:: Supplied material ::

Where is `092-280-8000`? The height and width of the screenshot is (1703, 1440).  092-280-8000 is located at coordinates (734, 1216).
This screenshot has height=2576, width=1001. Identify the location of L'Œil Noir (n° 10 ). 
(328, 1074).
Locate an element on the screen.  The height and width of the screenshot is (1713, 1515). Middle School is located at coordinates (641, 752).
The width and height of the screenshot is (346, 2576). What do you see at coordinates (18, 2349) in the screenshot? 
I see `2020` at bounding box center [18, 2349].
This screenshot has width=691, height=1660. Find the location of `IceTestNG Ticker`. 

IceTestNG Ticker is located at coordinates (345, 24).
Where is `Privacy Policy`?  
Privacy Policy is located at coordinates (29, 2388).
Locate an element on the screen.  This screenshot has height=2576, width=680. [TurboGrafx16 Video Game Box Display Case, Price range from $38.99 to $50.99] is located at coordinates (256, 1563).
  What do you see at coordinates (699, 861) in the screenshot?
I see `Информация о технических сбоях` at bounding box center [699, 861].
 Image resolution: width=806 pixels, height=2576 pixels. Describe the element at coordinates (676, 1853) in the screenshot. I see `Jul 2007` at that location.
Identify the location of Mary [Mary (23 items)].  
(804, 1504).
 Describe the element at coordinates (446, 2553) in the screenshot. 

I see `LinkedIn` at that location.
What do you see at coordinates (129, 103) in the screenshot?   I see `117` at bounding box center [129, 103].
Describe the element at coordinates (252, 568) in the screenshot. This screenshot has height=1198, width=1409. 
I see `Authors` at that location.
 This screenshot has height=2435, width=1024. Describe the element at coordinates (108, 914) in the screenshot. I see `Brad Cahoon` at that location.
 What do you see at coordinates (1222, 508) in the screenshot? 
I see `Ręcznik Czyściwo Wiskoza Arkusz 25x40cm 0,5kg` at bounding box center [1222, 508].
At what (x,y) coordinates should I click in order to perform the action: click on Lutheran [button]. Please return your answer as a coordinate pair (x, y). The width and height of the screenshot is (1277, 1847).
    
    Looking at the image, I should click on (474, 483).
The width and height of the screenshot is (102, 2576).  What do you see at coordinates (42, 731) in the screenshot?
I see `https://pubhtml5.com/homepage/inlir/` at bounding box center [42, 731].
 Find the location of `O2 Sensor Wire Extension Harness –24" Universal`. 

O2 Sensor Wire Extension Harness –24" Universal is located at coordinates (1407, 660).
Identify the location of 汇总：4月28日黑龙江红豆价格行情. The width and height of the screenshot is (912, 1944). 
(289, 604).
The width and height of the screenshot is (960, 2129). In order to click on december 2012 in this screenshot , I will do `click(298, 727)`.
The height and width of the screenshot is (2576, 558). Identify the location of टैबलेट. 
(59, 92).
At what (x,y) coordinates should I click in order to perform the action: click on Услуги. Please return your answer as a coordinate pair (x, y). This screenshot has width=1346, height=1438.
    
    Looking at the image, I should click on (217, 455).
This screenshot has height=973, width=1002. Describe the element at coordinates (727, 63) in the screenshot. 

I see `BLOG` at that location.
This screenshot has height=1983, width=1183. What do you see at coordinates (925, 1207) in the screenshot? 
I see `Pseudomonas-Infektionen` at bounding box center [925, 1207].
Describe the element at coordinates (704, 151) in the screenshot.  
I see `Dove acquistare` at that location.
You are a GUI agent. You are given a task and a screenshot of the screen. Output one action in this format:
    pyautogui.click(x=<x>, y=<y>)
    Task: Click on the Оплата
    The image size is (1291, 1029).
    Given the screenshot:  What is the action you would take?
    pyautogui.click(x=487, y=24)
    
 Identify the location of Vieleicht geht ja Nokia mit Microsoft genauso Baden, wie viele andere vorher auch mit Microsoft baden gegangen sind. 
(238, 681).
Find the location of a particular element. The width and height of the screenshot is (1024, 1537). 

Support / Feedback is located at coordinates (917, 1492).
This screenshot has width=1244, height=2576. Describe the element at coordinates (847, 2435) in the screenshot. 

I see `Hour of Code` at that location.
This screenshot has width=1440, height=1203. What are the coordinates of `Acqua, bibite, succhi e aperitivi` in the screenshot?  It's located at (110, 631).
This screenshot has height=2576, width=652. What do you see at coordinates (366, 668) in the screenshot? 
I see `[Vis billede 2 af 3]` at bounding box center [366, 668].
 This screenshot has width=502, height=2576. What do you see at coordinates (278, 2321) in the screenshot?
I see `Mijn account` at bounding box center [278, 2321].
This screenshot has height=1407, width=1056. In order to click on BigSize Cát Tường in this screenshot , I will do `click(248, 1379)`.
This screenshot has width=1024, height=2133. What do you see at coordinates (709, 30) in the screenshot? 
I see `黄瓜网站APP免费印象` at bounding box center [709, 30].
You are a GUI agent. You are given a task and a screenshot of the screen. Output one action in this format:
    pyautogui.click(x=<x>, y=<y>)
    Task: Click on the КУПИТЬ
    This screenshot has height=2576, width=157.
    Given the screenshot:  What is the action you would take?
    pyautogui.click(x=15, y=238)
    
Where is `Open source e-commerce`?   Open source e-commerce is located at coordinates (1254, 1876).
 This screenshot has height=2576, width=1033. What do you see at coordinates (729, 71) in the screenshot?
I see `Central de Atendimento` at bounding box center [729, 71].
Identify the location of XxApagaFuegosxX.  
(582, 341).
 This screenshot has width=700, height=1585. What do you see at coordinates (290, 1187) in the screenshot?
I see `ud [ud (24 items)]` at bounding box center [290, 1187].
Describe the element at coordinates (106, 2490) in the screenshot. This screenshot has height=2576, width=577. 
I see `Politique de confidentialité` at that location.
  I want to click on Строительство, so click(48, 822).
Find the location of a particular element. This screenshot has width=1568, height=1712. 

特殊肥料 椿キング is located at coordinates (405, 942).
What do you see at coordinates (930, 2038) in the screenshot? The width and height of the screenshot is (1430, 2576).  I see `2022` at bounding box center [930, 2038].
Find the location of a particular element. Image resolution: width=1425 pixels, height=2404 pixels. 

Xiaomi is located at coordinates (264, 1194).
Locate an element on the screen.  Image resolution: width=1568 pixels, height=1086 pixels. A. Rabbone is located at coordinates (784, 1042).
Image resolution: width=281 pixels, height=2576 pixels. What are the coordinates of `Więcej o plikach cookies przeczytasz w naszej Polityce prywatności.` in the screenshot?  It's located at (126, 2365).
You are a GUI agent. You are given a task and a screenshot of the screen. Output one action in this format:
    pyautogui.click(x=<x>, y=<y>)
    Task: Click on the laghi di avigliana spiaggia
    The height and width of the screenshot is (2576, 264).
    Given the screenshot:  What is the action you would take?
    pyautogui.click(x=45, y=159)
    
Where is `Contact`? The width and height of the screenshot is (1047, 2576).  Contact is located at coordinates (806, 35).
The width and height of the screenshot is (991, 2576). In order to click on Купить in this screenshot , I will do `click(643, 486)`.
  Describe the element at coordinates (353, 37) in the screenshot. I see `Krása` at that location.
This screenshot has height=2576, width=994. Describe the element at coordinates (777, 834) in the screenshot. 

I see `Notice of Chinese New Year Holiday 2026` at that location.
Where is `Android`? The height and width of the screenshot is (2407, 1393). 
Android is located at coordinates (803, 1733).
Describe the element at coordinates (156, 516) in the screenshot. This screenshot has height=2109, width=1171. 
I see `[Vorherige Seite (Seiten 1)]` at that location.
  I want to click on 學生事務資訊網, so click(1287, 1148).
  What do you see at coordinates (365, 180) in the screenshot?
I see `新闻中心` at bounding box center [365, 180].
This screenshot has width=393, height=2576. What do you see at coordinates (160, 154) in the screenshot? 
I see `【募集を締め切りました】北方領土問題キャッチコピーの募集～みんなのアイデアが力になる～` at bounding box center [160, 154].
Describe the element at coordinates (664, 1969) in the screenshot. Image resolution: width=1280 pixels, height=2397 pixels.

:::

» **What to produce**
Reproduce the data, keeping every line exactly the same.

» **Solution below**
Where is `092-280-8000`? The height and width of the screenshot is (1703, 1440).  092-280-8000 is located at coordinates (734, 1216).
This screenshot has height=2576, width=1001. Identify the location of L'Œil Noir (n° 10 ). 
(328, 1074).
Locate an element on the screen.  The height and width of the screenshot is (1713, 1515). Middle School is located at coordinates (641, 752).
The width and height of the screenshot is (346, 2576). What do you see at coordinates (18, 2349) in the screenshot? 
I see `2020` at bounding box center [18, 2349].
This screenshot has width=691, height=1660. Find the location of `IceTestNG Ticker`. 

IceTestNG Ticker is located at coordinates (345, 24).
Where is `Privacy Policy`?  
Privacy Policy is located at coordinates (29, 2388).
Locate an element on the screen.  This screenshot has height=2576, width=680. [TurboGrafx16 Video Game Box Display Case, Price range from $38.99 to $50.99] is located at coordinates (256, 1563).
  What do you see at coordinates (699, 861) in the screenshot?
I see `Информация о технических сбоях` at bounding box center [699, 861].
 Image resolution: width=806 pixels, height=2576 pixels. Describe the element at coordinates (676, 1853) in the screenshot. I see `Jul 2007` at that location.
Identify the location of Mary [Mary (23 items)].  
(804, 1504).
 Describe the element at coordinates (446, 2553) in the screenshot. 

I see `LinkedIn` at that location.
What do you see at coordinates (129, 103) in the screenshot?   I see `117` at bounding box center [129, 103].
Describe the element at coordinates (252, 568) in the screenshot. This screenshot has height=1198, width=1409. 
I see `Authors` at that location.
 This screenshot has height=2435, width=1024. Describe the element at coordinates (108, 914) in the screenshot. I see `Brad Cahoon` at that location.
 What do you see at coordinates (1222, 508) in the screenshot? 
I see `Ręcznik Czyściwo Wiskoza Arkusz 25x40cm 0,5kg` at bounding box center [1222, 508].
At what (x,y) coordinates should I click in order to perform the action: click on Lutheran [button]. Please return your answer as a coordinate pair (x, y). The width and height of the screenshot is (1277, 1847).
    
    Looking at the image, I should click on (474, 483).
The width and height of the screenshot is (102, 2576).  What do you see at coordinates (42, 731) in the screenshot?
I see `https://pubhtml5.com/homepage/inlir/` at bounding box center [42, 731].
 Find the location of `O2 Sensor Wire Extension Harness –24" Universal`. 

O2 Sensor Wire Extension Harness –24" Universal is located at coordinates (1407, 660).
Identify the location of 汇总：4月28日黑龙江红豆价格行情. The width and height of the screenshot is (912, 1944). 
(289, 604).
The width and height of the screenshot is (960, 2129). In order to click on december 2012 in this screenshot , I will do `click(298, 727)`.
The height and width of the screenshot is (2576, 558). Identify the location of टैबलेट. 
(59, 92).
At what (x,y) coordinates should I click in order to perform the action: click on Услуги. Please return your answer as a coordinate pair (x, y). This screenshot has width=1346, height=1438.
    
    Looking at the image, I should click on (217, 455).
This screenshot has height=973, width=1002. Describe the element at coordinates (727, 63) in the screenshot. 

I see `BLOG` at that location.
This screenshot has height=1983, width=1183. What do you see at coordinates (925, 1207) in the screenshot? 
I see `Pseudomonas-Infektionen` at bounding box center [925, 1207].
Describe the element at coordinates (704, 151) in the screenshot.  
I see `Dove acquistare` at that location.
You are a GUI agent. You are given a task and a screenshot of the screen. Output one action in this format:
    pyautogui.click(x=<x>, y=<y>)
    Task: Click on the Оплата
    The image size is (1291, 1029).
    Given the screenshot:  What is the action you would take?
    pyautogui.click(x=487, y=24)
    
 Identify the location of Vieleicht geht ja Nokia mit Microsoft genauso Baden, wie viele andere vorher auch mit Microsoft baden gegangen sind. 
(238, 681).
Find the location of a particular element. The width and height of the screenshot is (1024, 1537). 

Support / Feedback is located at coordinates (917, 1492).
This screenshot has width=1244, height=2576. Describe the element at coordinates (847, 2435) in the screenshot. 

I see `Hour of Code` at that location.
This screenshot has width=1440, height=1203. What are the coordinates of `Acqua, bibite, succhi e aperitivi` in the screenshot?  It's located at (110, 631).
This screenshot has height=2576, width=652. What do you see at coordinates (366, 668) in the screenshot? 
I see `[Vis billede 2 af 3]` at bounding box center [366, 668].
 This screenshot has width=502, height=2576. What do you see at coordinates (278, 2321) in the screenshot?
I see `Mijn account` at bounding box center [278, 2321].
This screenshot has height=1407, width=1056. In order to click on BigSize Cát Tường in this screenshot , I will do `click(248, 1379)`.
This screenshot has width=1024, height=2133. What do you see at coordinates (709, 30) in the screenshot? 
I see `黄瓜网站APP免费印象` at bounding box center [709, 30].
You are a GUI agent. You are given a task and a screenshot of the screen. Output one action in this format:
    pyautogui.click(x=<x>, y=<y>)
    Task: Click on the КУПИТЬ
    This screenshot has height=2576, width=157.
    Given the screenshot:  What is the action you would take?
    pyautogui.click(x=15, y=238)
    
Where is `Open source e-commerce`?   Open source e-commerce is located at coordinates (1254, 1876).
 This screenshot has height=2576, width=1033. What do you see at coordinates (729, 71) in the screenshot?
I see `Central de Atendimento` at bounding box center [729, 71].
Identify the location of XxApagaFuegosxX.  
(582, 341).
 This screenshot has width=700, height=1585. What do you see at coordinates (290, 1187) in the screenshot?
I see `ud [ud (24 items)]` at bounding box center [290, 1187].
Describe the element at coordinates (106, 2490) in the screenshot. This screenshot has height=2576, width=577. 
I see `Politique de confidentialité` at that location.
  I want to click on Строительство, so click(48, 822).
Find the location of a particular element. This screenshot has width=1568, height=1712. 

特殊肥料 椿キング is located at coordinates (405, 942).
What do you see at coordinates (930, 2038) in the screenshot? The width and height of the screenshot is (1430, 2576).  I see `2022` at bounding box center [930, 2038].
Find the location of a particular element. Image resolution: width=1425 pixels, height=2404 pixels. 

Xiaomi is located at coordinates (264, 1194).
Locate an element on the screen.  Image resolution: width=1568 pixels, height=1086 pixels. A. Rabbone is located at coordinates (784, 1042).
Image resolution: width=281 pixels, height=2576 pixels. What are the coordinates of `Więcej o plikach cookies przeczytasz w naszej Polityce prywatności.` in the screenshot?  It's located at (126, 2365).
You are a GUI agent. You are given a task and a screenshot of the screen. Output one action in this format:
    pyautogui.click(x=<x>, y=<y>)
    Task: Click on the laghi di avigliana spiaggia
    The height and width of the screenshot is (2576, 264).
    Given the screenshot:  What is the action you would take?
    pyautogui.click(x=45, y=159)
    
Where is `Contact`? The width and height of the screenshot is (1047, 2576).  Contact is located at coordinates (806, 35).
The width and height of the screenshot is (991, 2576). In order to click on Купить in this screenshot , I will do `click(643, 486)`.
  Describe the element at coordinates (353, 37) in the screenshot. I see `Krása` at that location.
This screenshot has height=2576, width=994. Describe the element at coordinates (777, 834) in the screenshot. 

I see `Notice of Chinese New Year Holiday 2026` at that location.
Where is `Android`? The height and width of the screenshot is (2407, 1393). 
Android is located at coordinates (803, 1733).
Describe the element at coordinates (156, 516) in the screenshot. This screenshot has height=2109, width=1171. 
I see `[Vorherige Seite (Seiten 1)]` at that location.
  I want to click on 學生事務資訊網, so click(1287, 1148).
  What do you see at coordinates (365, 180) in the screenshot?
I see `新闻中心` at bounding box center [365, 180].
This screenshot has width=393, height=2576. What do you see at coordinates (160, 154) in the screenshot? 
I see `【募集を締め切りました】北方領土問題キャッチコピーの募集～みんなのアイデアが力になる～` at bounding box center [160, 154].
Describe the element at coordinates (664, 1969) in the screenshot. Image resolution: width=1280 pixels, height=2397 pixels.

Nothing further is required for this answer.